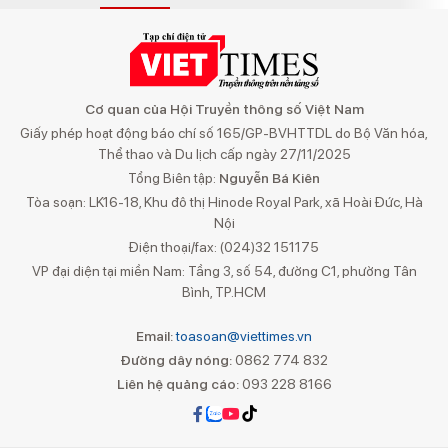
Cơ quan của Hội Truyền thông số Việt Nam
Giấy phép hoạt động báo chí số 165/GP-BVHTTDL do Bộ Văn hóa,
Thể thao và Du lịch cấp ngày 27/11/2025
Tổng Biên tập:
Nguyễn Bá Kiên
Tòa soạn: LK16-18, Khu đô thị Hinode Royal Park, xã Hoài Đức, Hà
Nội
Điện thoại/fax: (024)32 151175
VP đại diện tại miền Nam: Tầng 3, số 54, đường C1, phường Tân
Bình, TP.HCM
Email:
toasoan@viettimes.vn
Đường dây nóng:
0862 774 832
Liên hệ quảng cáo:
093 228 8166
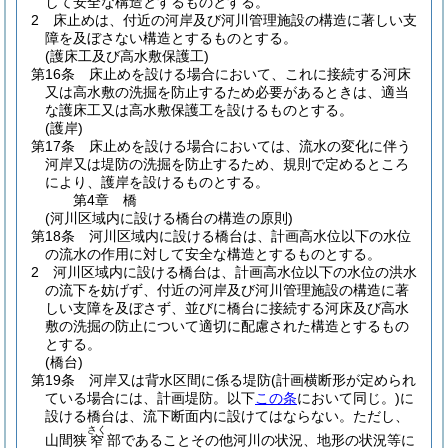
して安全な構造とするものとする。
2
床止めは、付近の河岸及び河川管理施設の構造に著しい支
障を及ぼさない構造とするものとする。
(護床工及び高水敷保護工)
第16条
床止めを設ける場合において、これに接続する河床
又は高水敷の洗掘を防止するため必要があるときは、適当
な護床工又は高水敷保護工を設けるものとする。
(護岸)
第17条
床止めを設ける場合においては、流水の変化に伴う
河岸又は堤防の洗掘を防止するため、規則で定めるところ
により、護岸を設けるものとする。
第4章
橋
(河川区域内に設ける橋台の構造の原則)
第18条
河川区域内に設ける橋台は、計画高水位以下の水位
の流水の作用に対して安全な構造とするものとする。
2
河川区域内に設ける橋台は、計画高水位以下の水位の洪水
の流下を妨げず、付近の河岸及び河川管理施設の構造に著
しい支障を及ぼさず、並びに橋台に接続する河床及び高水
敷の洗掘の防止について適切に配慮された構造とするもの
とする。
(橋台)
第19条
河岸又は背水区間に係る堤防
(計画横断形が定められ
ている場合には、計画堤防。以下
この条
において同じ。)
に
設ける橋台は、流下断面内に設けてはならない。
ただし、
さく
山間狭
部であることその他河川の状況、地形の状況等に
窄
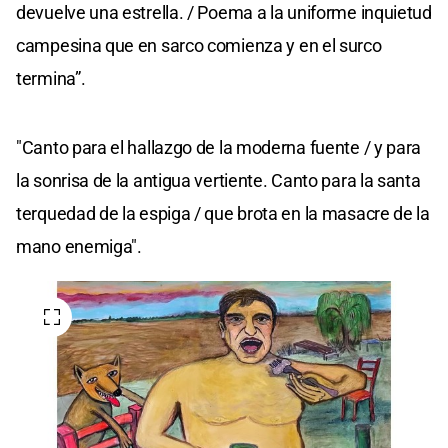
devuelve una estrella. / Poema a la uniforme inquietud
campesina que en sarco comienza y en el surco
termina”.
"Canto para el hallazgo de la moderna fuente / y para
la sonrisa de la antigua vertiente. Canto para la santa
terquedad de la espiga / que brota en la masacre de la
mano enemiga".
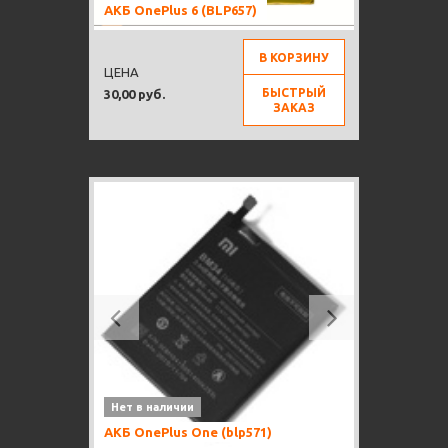
АКБ OnePlus 6 (BLP657)
В КОРЗИНУ
ЦЕНА
БЫСТРЫЙ
30,00 руб.
ЗАКАЗ
Previous
Next
Нет в наличии
АКБ OnePlus One (blp571)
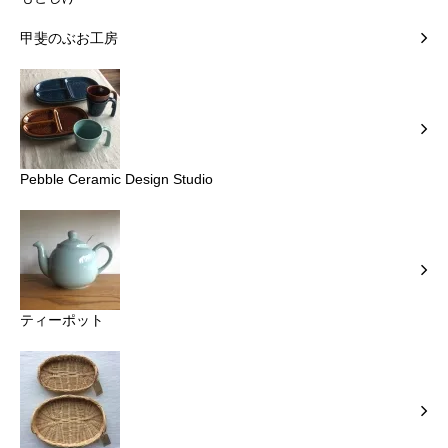
甲斐のぶお工房
Pebble Ceramic Design Studio
ティーポット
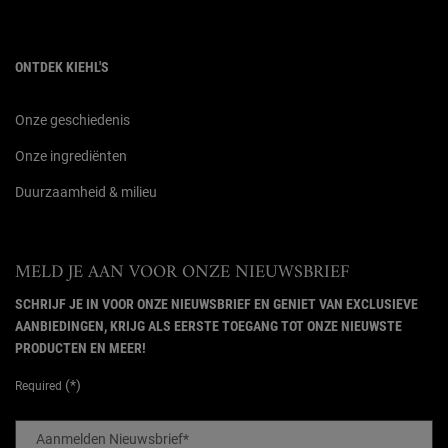
ONTDEK KIEHL'S
Onze geschiedenis
Onze ingrediënten
Duurzaamheid & milieu
MELD JE AAN VOOR ONZE NIEUWSBRIEF
SCHRIJF JE IN VOOR ONZE NIEUWSBRIEF EN GENIET VAN EXCLUSIEVE
AANBIEDINGEN, KRIJG ALS EERSTE TOEGANG TOT ONZE NIEUWSTE
PRODUCTEN EN MEER!
(*)
Required
Aanmelden Nieuwsbrief
*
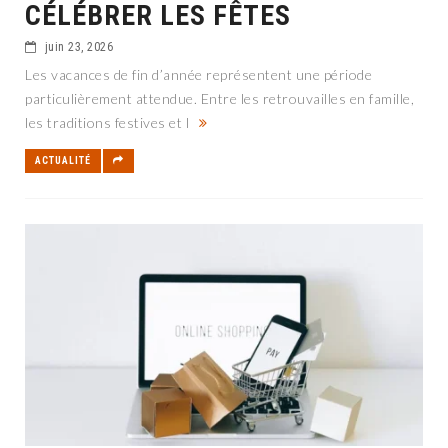
CÉLÉBRER LES FÊTES
juin 23, 2026
Les vacances de fin d’année représentent une période
particulièrement attendue. Entre les retrouvailles en famille,
les traditions festives et l
ACTUALITÉ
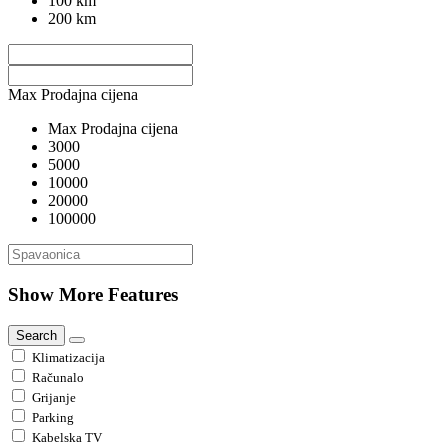
100 km
200 km
Max Prodajna cijena
Max Prodajna cijena
3000
5000
10000
20000
100000
Show More Features
Search
Klimatizacija
Računalo
Grijanje
Parking
Kabelska TV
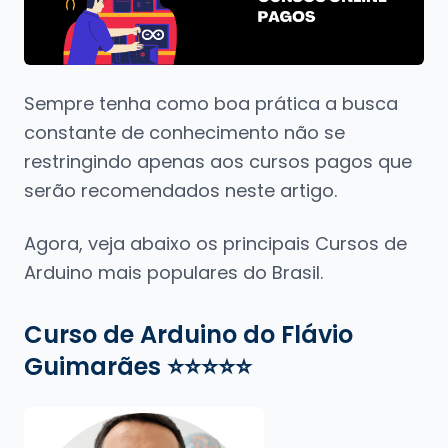
Sempre tenha como boa prática a busca
constante de conhecimento não se
restringindo apenas aos cursos pagos que
serão recomendados neste artigo.
Agora, veja abaixo os principais Cursos de
Arduino mais populares do Brasil.
Curso de Arduino do Flávio
Guimarães
⭐⭐⭐⭐⭐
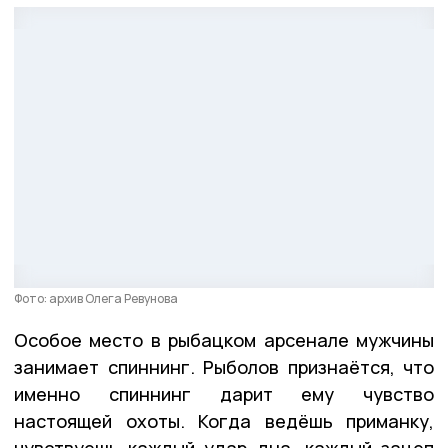
Фото: архив Олега Ревунова
Особое место в рыбацком арсенале мужчины
занимает спиннинг. Рыболов признаётся, что
именно спиннинг дарит ему чувство
настоящей охоты. Когда ведёшь приманку,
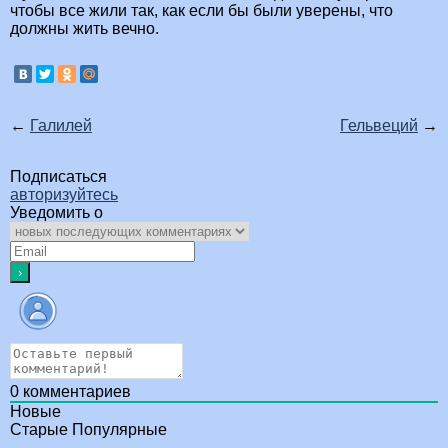
чтобы все жили так, как если бы были уверены, что
должны жить вечно.
←
Галилей
Гельвеций
→
Подписаться
авторизуйтесь
Уведомить о
0
комментариев
Новые
Старые
Популярные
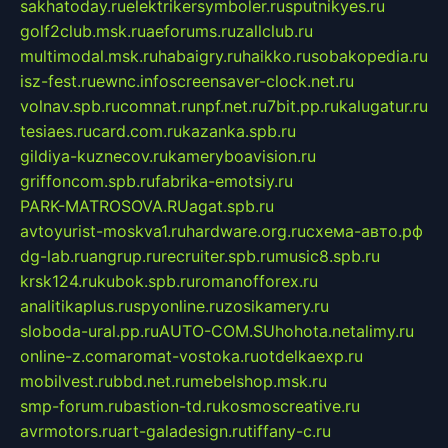
sakhatoday.ru
elektrikersymboler.ru
sputnikyes.ru
golf2club.msk.ru
aeforums.ru
zallclub.ru
multimodal.msk.ru
habaigry.ru
haikko.ru
sobakopedia.ru
isz-fest.ru
ewnc.info
screensaver-clock.net.ru
volnav.spb.ru
comnat.ru
npf.net.ru
7bit.pp.ru
kalugatur.ru
tesiaes.ru
card.com.ru
kazanka.spb.ru
gildiya-kuznecov.ru
kameryboavision.ru
griffoncom.spb.ru
fabrika-emotsiy.ru
PARK-MATROSOVA.RU
agat.spb.ru
avtoyurist-moskva1.ru
hardware.org.ru
схема-авто.рф
dg-lab.ru
angrup.ru
recruiter.spb.ru
music8.spb.ru
krsk124.ru
kubok.spb.ru
romanofforex.ru
analitikaplus.ru
spyonline.ru
zosikamery.ru
sloboda-ural.pp.ru
AUTO-COM.SU
hohota.net
alimy.ru
online-z.com
aromat-vostoka.ru
otdelkaexp.ru
mobilvest.ru
bbd.net.ru
mebelshop.msk.ru
smp-forum.ru
bastion-td.ru
kosmoscreative.ru
avrmotors.ru
art-galadesign.ru
tiffany-c.ru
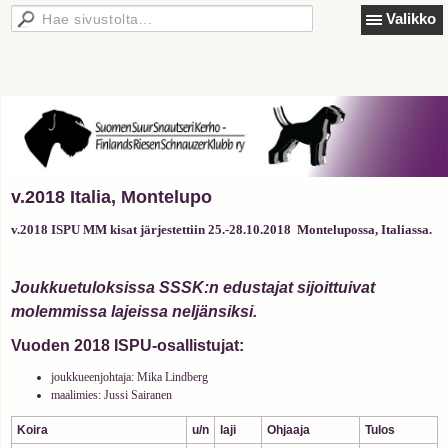
Valikko
v.2018 Italia, Montelupo
v.2018 ISPU MM kisat järjestettiin 25.-28.10.2018 Montelupossa, Italiassa.
Joukkuetuloksissa SSSK:n edustajat sijoittuivat
molemmissa lajeissa neljänsiksi.
Vuoden 2018 ISPU-osallistujat:
joukkueenjohtaja: Mika Lindberg
maalimies: Jussi Sairanen
Koira
u/n
laji
Ohjaaja
Tulos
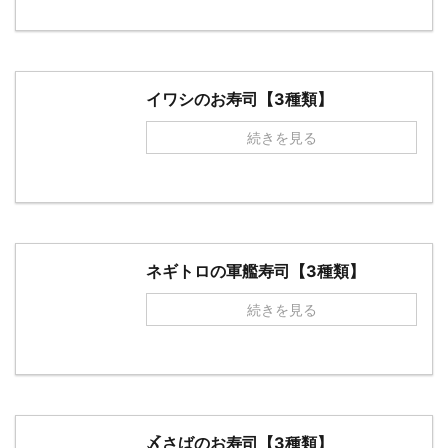
イワシのお寿司【3種類】
続きを見る
ネギトロの軍艦寿司【3種類】
続きを見る
〆さばのお寿司【3種類】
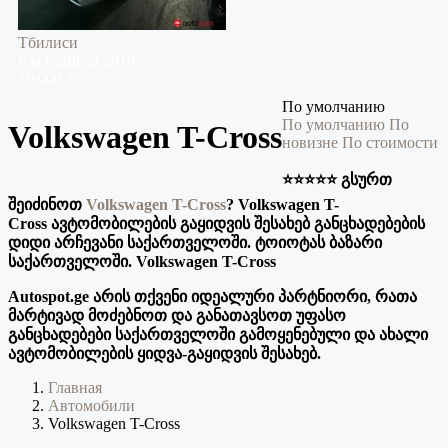
Тбилиси
Kia
Carnival
2018
10,000 $
По умолчанию
По умолчанию
По
Volkswagen T-Cross
новизне
По стоимости
⭐️⭐️⭐️⭐️⭐️ გსურთ
შეიძინოთ
Volkswagen T-Cross
? Volkswagen T-
Cross ავტომობილების გაყიდვის შესახებ განცხადებების
დიდი არჩევანი საქართველოში. ტოიოტას ბაზარი
საქართველოში. Volkswagen T-Cross
Autospot.ge არის თქვენი იდეალური პარტნიორი, რათა
მარტივად მოძებნოთ და განათავსოთ უფასო
განცხადებები საქართველოში გამოყენებული და ახალი
ავტომობილების ყიდვა-გაყიდვის შესახებ.
Главная
Автомобили
Volkswagen T-Cross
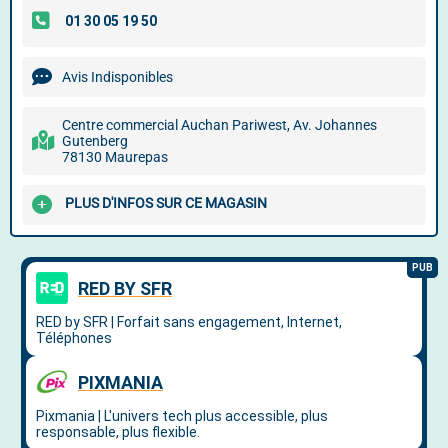
Avis Indisponibles
Centre commercial Auchan Pariwest, Av. Johannes
Gutenberg
78130 Maurepas
PLUS D'INFOS SUR CE MAGASIN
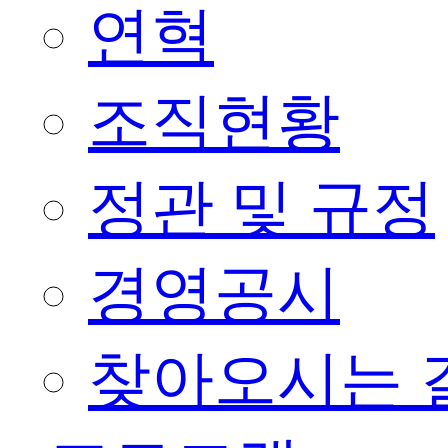
연혁
조직현황
정관 및 규정
경영공시
찾아오시는 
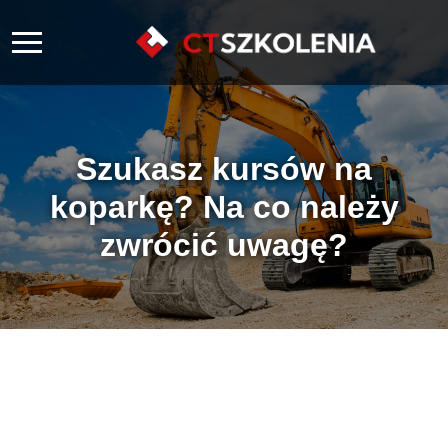
Szukasz kursów na
koparkę? Na co należy
zwrócić uwagę?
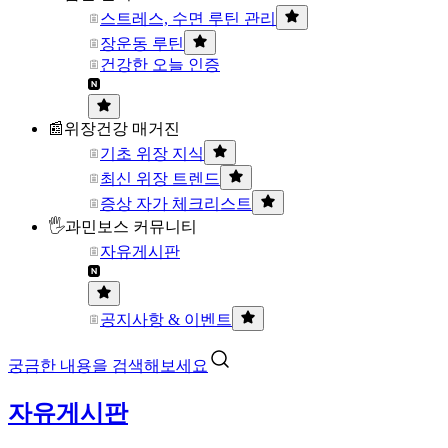
스트레스, 수면 루틴 관리
장운동 루틴
건강한 오늘 인증
📰위장건강 매거진
기초 위장 지식
최신 위장 트렌드
증상 자가 체크리스트
🖐과민보스 커뮤니티
자유게시판
공지사항 & 이벤트
궁금한 내용을 검색해보세요
자유게시판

• _TASK STATEMENT_
I would like the data above transcribed exactly, with its pictures left out.

• _FINISHED TASK_
Cơ quan của Hội Truyền thông số Việt Nam
Giấy phép hoạt động báo chí số 165/GP-BVHTTDL do Bộ Văn hóa,
Thể thao và Du lịch cấp ngày 27/11/2025
Tổng Biên tập:
Nguyễn Bá Kiên
Tòa soạn: LK16-18, Khu đô thị Hinode Royal Park, xã Hoài Đức, Hà
Nội
Điện thoại/fax: (024)32 151175
VP đại diện tại miền Nam: Tầng 3, số 54, đường C1, phường Tân
Bình, TP.HCM
Email:
toasoan@viettimes.vn
Đường dây nóng:
0862 774 832
Liên hệ quảng cáo:
093 228 8166
して安全な構造とするものとする。
2
床止めは、付近の河岸及び河川管理施設の構造に著しい支
障を及ぼさない構造とするものとする。
(護床工及び高水敷保護工)
第16条
床止めを設ける場合において、これに接続する河床
又は高水敷の洗掘を防止するため必要があるときは、適当
な護床工又は高水敷保護工を設けるものとする。
(護岸)
第17条
床止めを設ける場合においては、流水の変化に伴う
河岸又は堤防の洗掘を防止するため、規則で定めるところ
により、護岸を設けるものとする。
第4章
橋
(河川区域内に設ける橋台の構造の原則)
第18条
河川区域内に設ける橋台は、計画高水位以下の水位
の流水の作用に対して安全な構造とするものとする。
2
河川区域内に設ける橋台は、計画高水位以下の水位の洪水
の流下を妨げず、付近の河岸及び河川管理施設の構造に著
しい支障を及ぼさず、並びに橋台に接続する河床及び高水
敷の洗掘の防止について適切に配慮された構造とするもの
とする。
(橋台)
第19条
河岸又は背水区間に係る堤防
(計画横断形が定められ
ている場合には、計画堤防。以下
この条
において同じ。)
に
設ける橋台は、流下断面内に設けてはならない。
ただし、
さく
山間狭
部であることその他河川の状況、地形の状況等に
窄
devuelve una estrella. / Poema a la uniforme inquietud
campesina que en sarco comienza y en el surco
termina”.
"Canto para el hallazgo de la moderna fuente / y para
la sonrisa de la antigua vertiente. Canto para la santa
terquedad de la espiga / que brota en la masacre de la
mano enemiga".
АКБ OnePlus 6 (BLP657)
В КОРЗИНУ
ЦЕНА
БЫСТРЫЙ
30,00 руб.
ЗАКАЗ
Previous
Next
Нет в наличии
АКБ OnePlus One (blp571)
甲斐のぶお工房
Pebble Ceramic Design Studio
ティーポット
ONTDEK KIEHL'S
Onze geschiedenis
Onze ingrediënten
Duurzaamheid & milieu
MELD JE AAN VOOR ONZE NIEUWSBRIEF
SCHRIJF JE IN VOOR ONZE NIEUWSBRIEF EN GENIET VAN EXCLUSIEVE
AANBIEDINGEN, KRIJG ALS EERSTE TOEGANG TOT ONZE NIEUWSTE
PRODUCTEN EN MEER!
(*)
Required
Aanmelden Nieuwsbrief
*
CÉLÉBRER LES FÊTES
juin 23, 2026
Les vacances de fin d’année représentent une période
particulièrement attendue. Entre les retrouvailles en famille,
les traditions festives et l
ACTUALITÉ
100 km
200 km
Max Prodajna cijena
Max Prodajna cijena
3000
5000
10000
20000
100000
Show More Features
Search
Klimatizacija
Računalo
Grijanje
Parking
Kabelska TV
Sempre tenha como boa prática a busca
constante de conhecimento não se
restringindo apenas aos cursos pagos que
serão recomendados neste artigo.
Agora, veja abaixo os principais Cursos de
Arduino mais populares do Brasil.
Curso de Arduino do Flávio
Guimarães
⭐⭐⭐⭐⭐
Фото: архив Олега Ревунова
Особое место в рыбацком арсенале мужчины
занимает спиннинг. Рыболов признаётся, что
именно спиннинг дарит ему чувство
настоящей охоты. Когда ведёшь приманку,
чтобы все жили так, как если бы были уверены, что
должны жить вечно.
←
Галилей
Гельвеций
→
Подписаться
авторизуйтесь
Уведомить о
0
комментариев
Новые
Старые
Популярные
sakhatoday.ru
elektrikersymboler.ru
sputnikyes.ru
golf2club.msk.ru
aeforums.ru
zallclub.ru
multimodal.msk.ru
habaigry.ru
haikko.ru
sobakopedia.ru
isz-fest.ru
ewnc.info
screensaver-clock.net.ru
volnav.spb.ru
comnat.ru
npf.net.ru
7bit.pp.ru
kalugatur.ru
tesiaes.ru
card.com.ru
kazanka.spb.ru
gildiya-kuznecov.ru
kameryboavision.ru
griffoncom.spb.ru
fabrika-emotsiy.ru
PARK-MATROSOVA.RU
agat.spb.ru
avtoyurist-moskva1.ru
hardware.org.ru
схема-авто.рф
dg-lab.ru
angrup.ru
recruiter.spb.ru
music8.spb.ru
krsk124.ru
kubok.spb.ru
romanofforex.ru
analitikaplus.ru
spyonline.ru
zosikamery.ru
sloboda-ural.pp.ru
AUTO-COM.SU
hohota.net
alimy.ru
online-z.com
aromat-vostoka.ru
otdelkaexp.ru
mobilvest.ru
bbd.net.ru
mebelshop.msk.ru
smp-forum.ru
bastion-td.ru
kosmoscreative.ru
avrmotors.ru
art-galadesign.ru
tiffany-c.ru
Valikko
v.2018 Italia, Montelupo
v.2018 ISPU MM kisat järjestettiin 25.-28.10.2018 Montelupossa, Italiassa.
Joukkuetuloksissa SSSK:n edustajat sijoittuivat
molemmissa lajeissa neljänsiksi.
Vuoden 2018 ISPU-osallistujat:
joukkueenjohtaja: Mika Lindberg
maalimies: Jussi Sairanen
Koira
u/n
laji
Ohjaaja
Tulos
イワシのお寿司【3種類】
続きを見る
ネギトロの軍艦寿司【3種類】
続きを見る
〆さばのお寿司【3種類】
Тбилиси
Kia
Carnival
2018
10,000 $
По умолчанию
По умолчанию
По
Volkswagen T-Cross
новизне
По стоимости
⭐️⭐️⭐️⭐️⭐️ გსურთ
შეიძინოთ
Volkswagen T-Cross
? Volkswagen T-
Cross ავტომობილების გაყიდვის შესახებ განცხადებების
დიდი არჩევანი საქართველოში. ტოიოტას ბაზარი
საქართველოში. Volkswagen T-Cross
Autospot.ge არის თქვენი იდეალური პარტნიორი, რათა
მარტივად მოძებნოთ და განათავსოთ უფასო
განცხადებები საქართველოში გამოყენებული და ახალი
ავტომობილების ყიდვა-გაყიდვის შესახებ.
Главная
Автомобили
Volkswagen T-Cross
Avis Indisponibles
Centre commercial Auchan Pariwest, Av. Johannes
Gutenberg
78130 Maurepas
PLUS D'INFOS SUR CE MAGASIN
연혁
조직현황
정관 및 규정
경영공시
찾아오시는 
Szukasz kursów na
koparkę? Na co należy
zwrócić uwagę?
스트레스, 수면 루틴 관리
장운동 루틴
건강한 오늘 인증
📰위장건강 매거진
기초 위장 지식
최신 위장 트렌드
증상 자가 체크리스트
🖐과민보스 커뮤니티
자유게시판
공지사항 & 이벤트
궁금한 내용을 검색해보세요
자유게시판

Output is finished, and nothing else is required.